Home Latest News Pakistan’s Population Tops 207 Million in Census

Pakistan’s Population Tops 207 Million in Census

by AFP

Asif Hassan—AFP

Early results show average annual growth rate of 2.4 percent from 1998 to 2017

Pakistan’s population has surged by more than half to 207 million, according to provisional results of the country’s first census in almost two decades released by the statistics board on Friday.

Once confirmed in the final report, Pakistan could be set to overtake Brazil as the world’s fifth most populous country, according to statistics on the U.S. Census Bureau website.

Prime Minister Shahid Khaqan Abbasi praised the work of census officials and called for “early completion” of the final figures, a statement from his office said. No date has yet been announced for the release. Abbasi also lauded the victims of several attacks targeting census officials, including a bomb blast in Lahore in April that killed at least seven people.

Pakistan had not held a census for nearly two decades due to years of bickering by politicians concerned it could redraw the political map, raising fears over power bases and federal funding. The provisional results published by the Pakistan Bureau of Statistics showed an average annual growth of 2.4 percent since 1998, when the total population was put at 132.35 million.

The updated figure—an increase of around 57 percent since 1998—is higher than the estimate of 200 million that had been in wide use.

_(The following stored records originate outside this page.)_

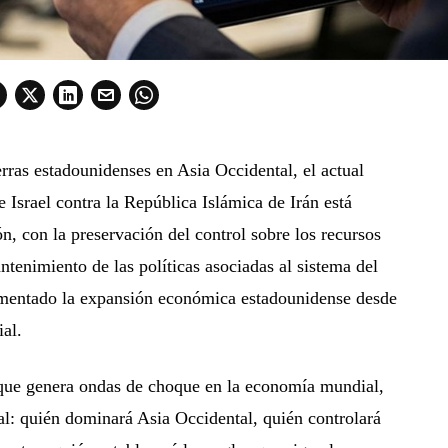
ras estadounidenses en Asia Occidental, el actual
 Israel contra la República Islámica de Irán está
ón, con la preservación del control sobre los recursos
ntenimiento de las políticas asociadas al sistema del
imentado la expansión económica estadounidense desde
al.
, que genera ondas de choque en la economía mundial,
l: quién dominará Asia Occidental, quién controlará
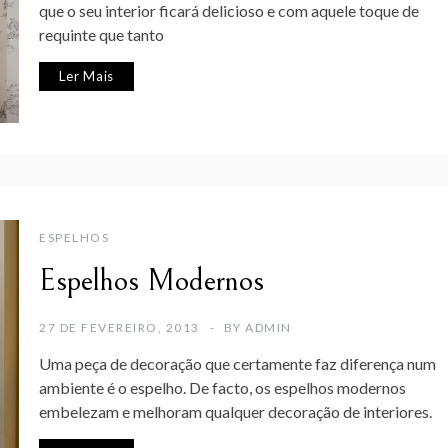
que o seu interior ficará delicioso e com aquele toque de
requinte que tanto
Ler Mais
ESPELHOS
Espelhos Modernos
27 DE FEVEREIRO, 2013
BY
ADMIN
Uma peça de decoração que certamente faz diferença num
ambiente é o espelho. De facto, os espelhos modernos
embelezam e melhoram qualquer decoração de interiores.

Central Punjab province remained far and away the most populated, home to more than 110 million people or more than half the country—but it also showed the slowest average annual growth rate, at 2.13 percent. The areas with the fastest growth rates were Balochistan province, with a population of more than 12 million and an average growth rate since 1998 of 3.37 percent, and the Islamabad Capital Territory, whose population passed two million with an average growth rate of 4.91 percent.

The results from the count, which began in March, are also set to help give a clearer picture about religious minority numbers in the Muslim-majority country.

The weeks-long process, a challenge in a country known for corruption and dysfunction, deployed a team of more than 300,000 people and involved 55 million forms. The results will be the basis for revising political boundaries, parliamentary seat allocations and finances ahead of national elections, due to be held by the end of 2018.

Powerful Punjab province, for example, could see its political grip weaken as a result of its population not rising at a similar rate to other provinces.